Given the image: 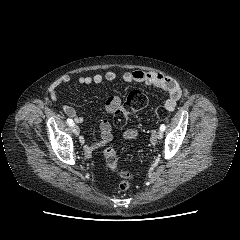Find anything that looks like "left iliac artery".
Returning a JSON list of instances; mask_svg holds the SVG:
<instances>
[{
	"label": "left iliac artery",
	"instance_id": "left-iliac-artery-1",
	"mask_svg": "<svg viewBox=\"0 0 240 240\" xmlns=\"http://www.w3.org/2000/svg\"><path fill=\"white\" fill-rule=\"evenodd\" d=\"M165 129H166V126H165L164 124H162V125L160 126V130L163 132V131H165Z\"/></svg>",
	"mask_w": 240,
	"mask_h": 240
}]
</instances>
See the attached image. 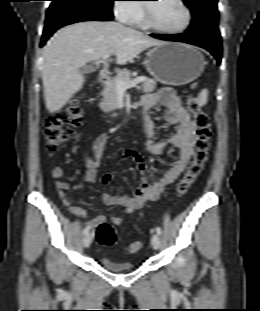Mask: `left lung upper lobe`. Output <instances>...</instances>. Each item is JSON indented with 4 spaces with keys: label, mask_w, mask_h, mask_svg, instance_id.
<instances>
[{
    "label": "left lung upper lobe",
    "mask_w": 260,
    "mask_h": 311,
    "mask_svg": "<svg viewBox=\"0 0 260 311\" xmlns=\"http://www.w3.org/2000/svg\"><path fill=\"white\" fill-rule=\"evenodd\" d=\"M183 1L191 9L193 16L188 32L220 37L218 30V0Z\"/></svg>",
    "instance_id": "5c2ea615"
}]
</instances>
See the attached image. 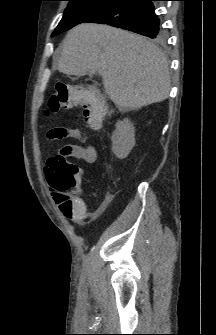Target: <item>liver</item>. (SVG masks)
I'll use <instances>...</instances> for the list:
<instances>
[{
  "label": "liver",
  "instance_id": "liver-1",
  "mask_svg": "<svg viewBox=\"0 0 216 335\" xmlns=\"http://www.w3.org/2000/svg\"><path fill=\"white\" fill-rule=\"evenodd\" d=\"M57 69L66 75L97 72L106 94L120 110L164 101L170 91L169 64L140 35L104 24L83 23L63 40Z\"/></svg>",
  "mask_w": 216,
  "mask_h": 335
}]
</instances>
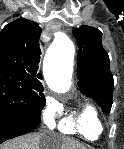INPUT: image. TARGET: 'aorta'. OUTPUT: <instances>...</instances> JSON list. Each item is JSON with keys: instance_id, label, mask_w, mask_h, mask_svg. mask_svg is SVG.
I'll return each mask as SVG.
<instances>
[{"instance_id": "1", "label": "aorta", "mask_w": 124, "mask_h": 149, "mask_svg": "<svg viewBox=\"0 0 124 149\" xmlns=\"http://www.w3.org/2000/svg\"><path fill=\"white\" fill-rule=\"evenodd\" d=\"M55 48L58 54V64L53 70L47 66L45 67V80L51 90L65 92L70 87L74 45L68 37L62 35L56 43Z\"/></svg>"}]
</instances>
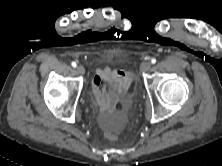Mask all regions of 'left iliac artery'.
Masks as SVG:
<instances>
[{
  "mask_svg": "<svg viewBox=\"0 0 222 166\" xmlns=\"http://www.w3.org/2000/svg\"><path fill=\"white\" fill-rule=\"evenodd\" d=\"M151 63H152V64H155V63H156V59H155V58H152V59H151Z\"/></svg>",
  "mask_w": 222,
  "mask_h": 166,
  "instance_id": "44dca946",
  "label": "left iliac artery"
}]
</instances>
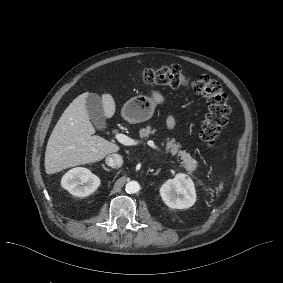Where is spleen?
+===+
### [Work request]
Please, leaving out all pictures, transcribe exactly the lines above from the one containing "Mask all regions of 'left iliac artery'." through the final line, both included.

### [Your response]
Mask all regions of 'left iliac artery'.
Masks as SVG:
<instances>
[{
  "mask_svg": "<svg viewBox=\"0 0 222 166\" xmlns=\"http://www.w3.org/2000/svg\"><path fill=\"white\" fill-rule=\"evenodd\" d=\"M151 63H152V64H155V63H156V59H155V58H152V59H151Z\"/></svg>",
  "mask_w": 222,
  "mask_h": 166,
  "instance_id": "44dca946",
  "label": "left iliac artery"
}]
</instances>
Where is spleen?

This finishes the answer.